Items from a dataset
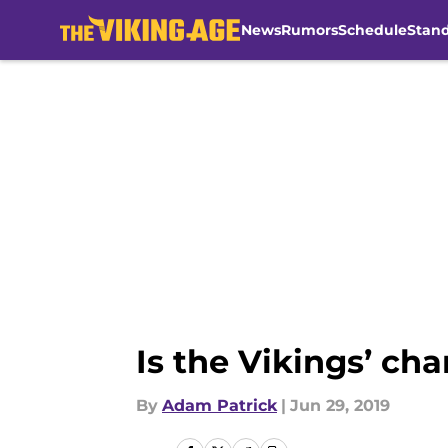
News
Rumors
Schedule
Stan
Skip to main content
Is the Vikings’ c
By
Adam Patrick
|
Jun 29, 2019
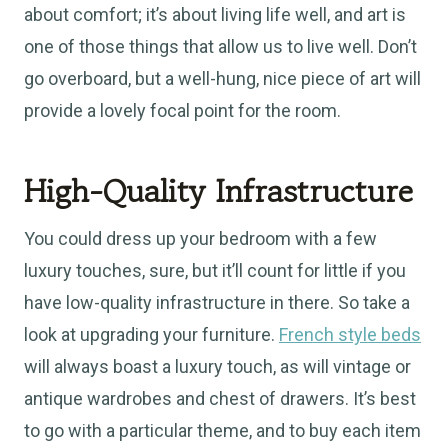
about comfort; it’s about living life well, and art is
one of those things that allow us to live well. Don’t
go overboard, but a well-hung, nice piece of art will
provide a lovely focal point for the room.
High-Quality Infrastructure
You could dress up your bedroom with a few
luxury touches, sure, but it’ll count for little if you
have low-quality infrastructure in there. So take a
look at upgrading your furniture.
French style beds
will always boast a luxury touch, as will vintage or
antique wardrobes and chest of drawers. It’s best
to go with a particular theme, and to buy each item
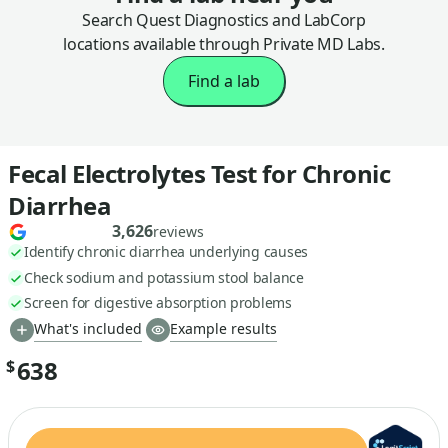
Search Quest Diagnostics and LabCorp
locations available through Private MD Labs.
Find a lab
Fecal Electrolytes Test for Chronic
Diarrhea
3,626
reviews
Identify chronic diarrhea underlying causes
Check sodium and potassium stool balance
Screen for digestive absorption problems
What's included
Example results
638
$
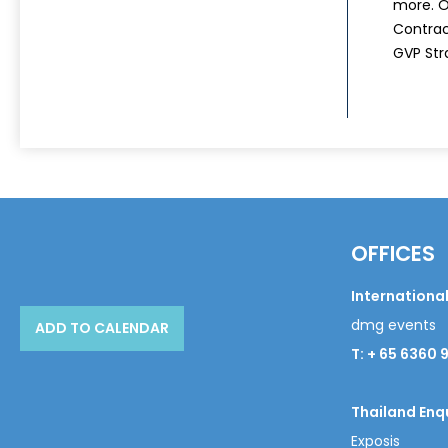
more. Ou
Contrac
GVP Str
OFFICES
International
dmg events
ADD TO CALENDAR
T: + 65 6360 
Thailand Enqu
Exposis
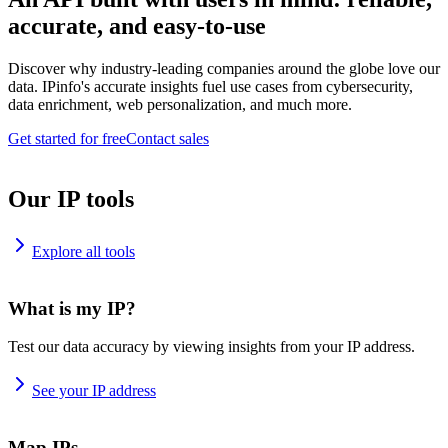
accurate, and easy-to-use
Discover why industry-leading companies around the globe love our
data. IPinfo's accurate insights fuel use cases from cybersecurity,
data enrichment, web personalization, and much more.
Get started for free
Contact sales
Our IP tools
Explore all tools
What is my IP?
Test our data accuracy by viewing insights from your IP address.
See your IP address
Map IPs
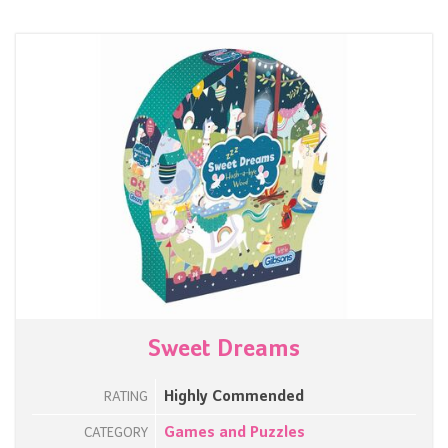
Sweet Dreams
Highly Commended
RATING
Games and Puzzles
CATEGORY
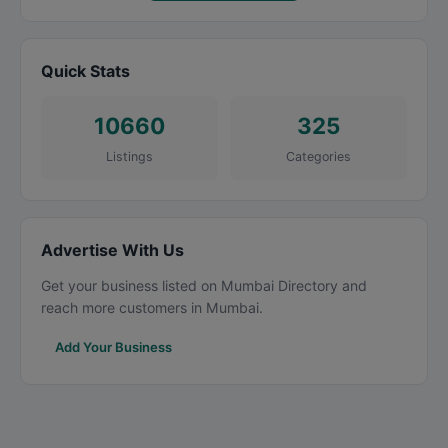
Quick Stats
10660
325
Listings
Categories
Advertise With Us
Get your business listed on Mumbai Directory and
reach more customers in Mumbai.
Add Your Business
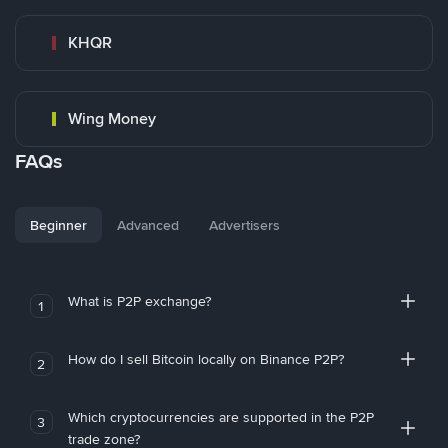
KHQR
Wing Money
FAQs
Beginner
Advanced
Advertisers
What is P2P exchange?
1
How do I sell Bitcoin locally on Binance P2P?
2
Which cryptocurrencies are supported in the P2P
3
trade zone?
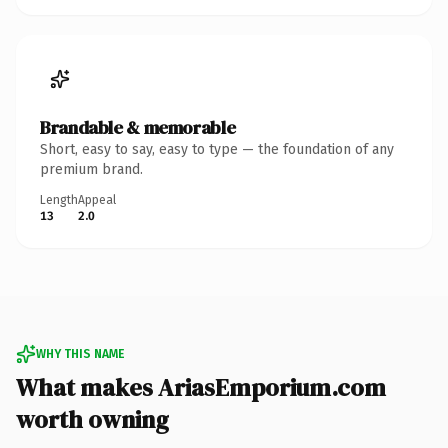
Brandable & memorable
Short, easy to say, easy to type — the foundation of any
premium brand.
Length
Appeal
13
2.0
WHY THIS NAME
What makes AriasEmporium.com
worth owning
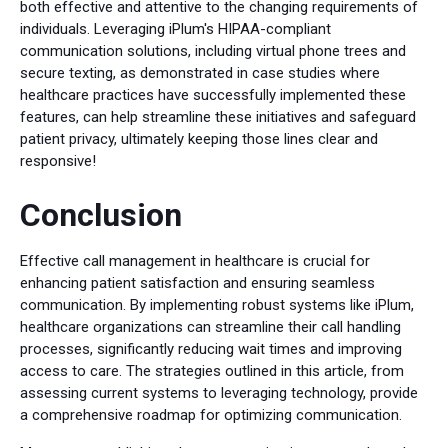
both effective and attentive to the changing requirements of
individuals. Leveraging iPlum's HIPAA-compliant
communication solutions, including virtual phone trees and
secure texting, as demonstrated in case studies where
healthcare practices have successfully implemented these
features, can help streamline these initiatives and safeguard
patient privacy, ultimately keeping those lines clear and
responsive!
Conclusion
Effective call management in healthcare is crucial for
enhancing patient satisfaction and ensuring seamless
communication. By implementing robust systems like iPlum,
healthcare organizations can streamline their call handling
processes, significantly reducing wait times and improving
access to care. The strategies outlined in this article, from
assessing current systems to leveraging technology, provide
a comprehensive roadmap for optimizing communication.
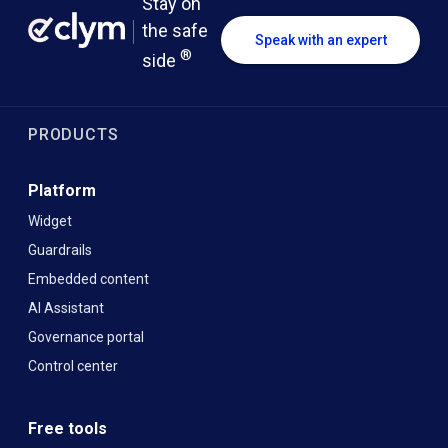
Stay on
the safe
Speak with an expert
®
side
PRODUCTS
Platform
Widget
Guardrails
Embedded content
AI Assistant
Governance portal
Control center
Free tools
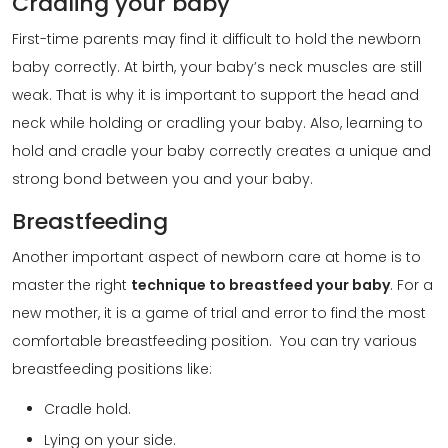
Cradling your baby
First-time parents may find it difficult to hold the newborn
baby correctly. At birth, your baby’s neck muscles are still
weak. That is why it is important to support the head and
neck while holding or cradling your baby. Also, learning to
hold and cradle your baby correctly creates a unique and
strong bond between you and your baby.
Breastfeeding
Another important aspect of newborn care at home is to
master the right
technique to breastfeed your baby
. For a
new mother, it is a game of trial and error to find the most
comfortable breastfeeding position. You can try various
breastfeeding positions like:
Cradle hold.
Lying on your side.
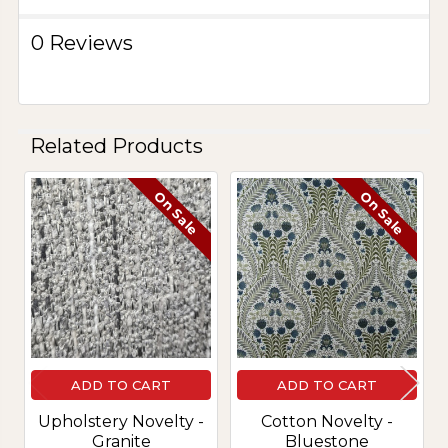
0 Reviews
Related Products
On Sale
On Sale
Related
Products
ADD TO CART
ADD TO CART
Upholstery Novelty -
Cotton Novelty -
Granite
Bluestone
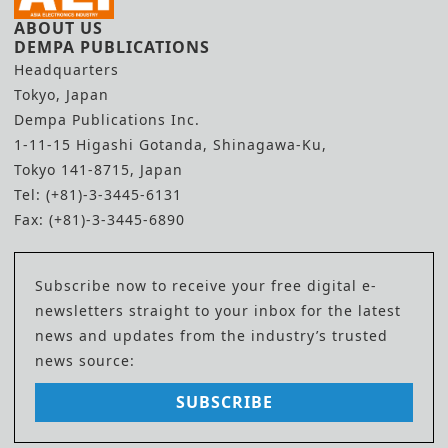
ABOUT US
DEMPA PUBLICATIONS
Headquarters
Tokyo, Japan
Dempa Publications Inc.
1-11-15 Higashi Gotanda, Shinagawa-Ku,
Tokyo 141-8715, Japan
Tel: (+81)-3-3445-6131
Fax: (+81)-3-3445-6890
Subscribe now to receive your free digital e-
newsletters straight to your inbox for the latest
news and updates from the industry’s trusted
news source:
SUBSCRIBE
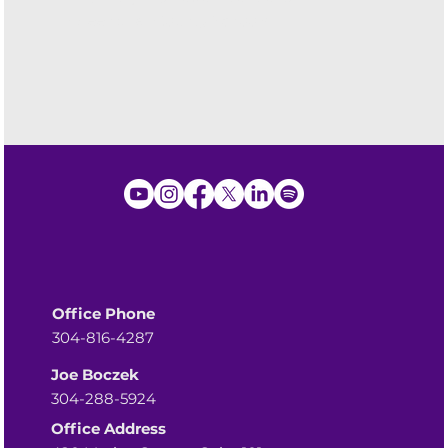
Greenbriar County Schools
Office Phone
304-816-4287
Joe Boczek
304-288-5924
Office Address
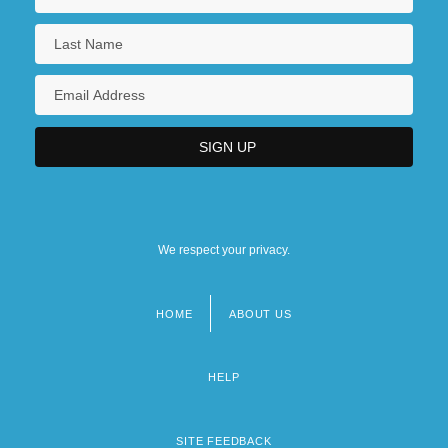
We respect your privacy.
HOME
ABOUT US
Footer
menu
HELP
SITE FEEDBACK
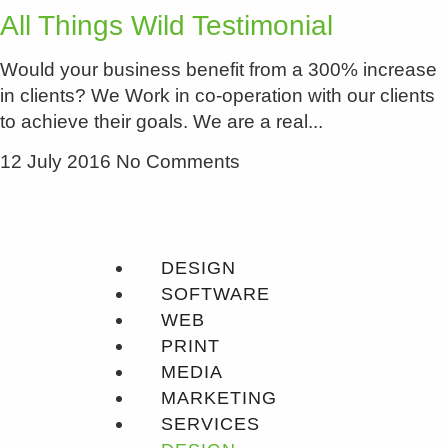
All Things Wild Testimonial
Would your business benefit from a 300% increase
in clients? We Work in co-operation with our clients
to achieve their goals. We are a real
12 July 2016
No Comments
DESIGN
SOFTWARE
WEB
PRINT
MEDIA
MARKETING
SERVICES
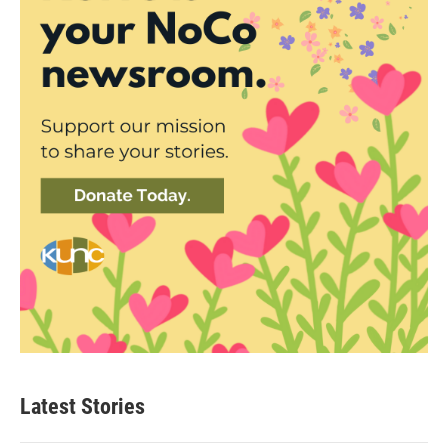
Latest Stories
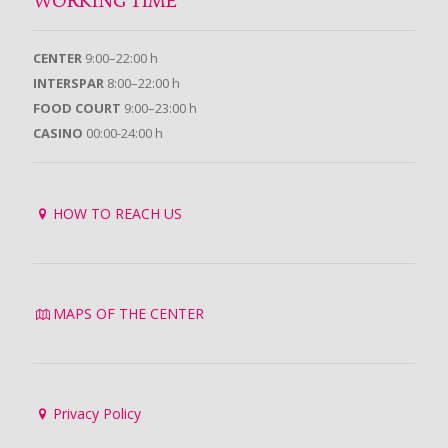
WORKING TIME
CENTER
9:00–22:00 h
INTERSPAR
8:00–22:00 h
FOOD COURT
9:00–23:00 h
CASINO
00:00-24:00 h
HOW TO REACH US
MAPS OF THE CENTER
Privacy Policy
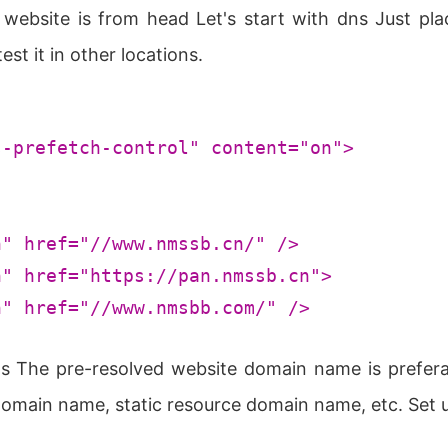
 website is from head Let's start with dns Just pl
st it in other locations.
s-prefetch-control"
content
=
"on"
>
h"
href
=
"//www.nmssb.cn/"
 />
h"
href
=
"https://pan.nmssb.cn"
>
h"
href
=
"//www.nmsbb.com/"
 />
ns The pre-resolved website domain name is prefe
 domain name, static resource domain name, etc. Set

* **ACTIVITY**
Leaving out every picture, repeat exactly the lines of the records from the start through the line that has "International".

* **EXPECTED ANSWER**
News
Rumors
Schedule
Stan
Skip to main content
Is the Vikings’ c
By
Adam Patrick
|
Jun 29, 2019
about comfort; it’s about living life well, and art is
one of those things that allow us to live well. Don’t
go overboard, but a well-hung, nice piece of art will
provide a lovely focal point for the room.
High-Quality Infrastructure
You could dress up your bedroom with a few
luxury touches, sure, but it’ll count for little if you
have low-quality infrastructure in there. So take a
look at upgrading your furniture.
French style beds
will always boast a luxury touch, as will vintage or
antique wardrobes and chest of drawers. It’s best
to go with a particular theme, and to buy each item
Search Quest Diagnostics and LabCorp
locations available through Private MD Labs.
Find a lab
Fecal Electrolytes Test for Chronic
Diarrhea
3,626
reviews
Identify chronic diarrhea underlying causes
Check sodium and potassium stool balance
Screen for digestive absorption problems
What's included
Example results
638
$
more. Ou
Contrac
GVP Str
OFFICES
International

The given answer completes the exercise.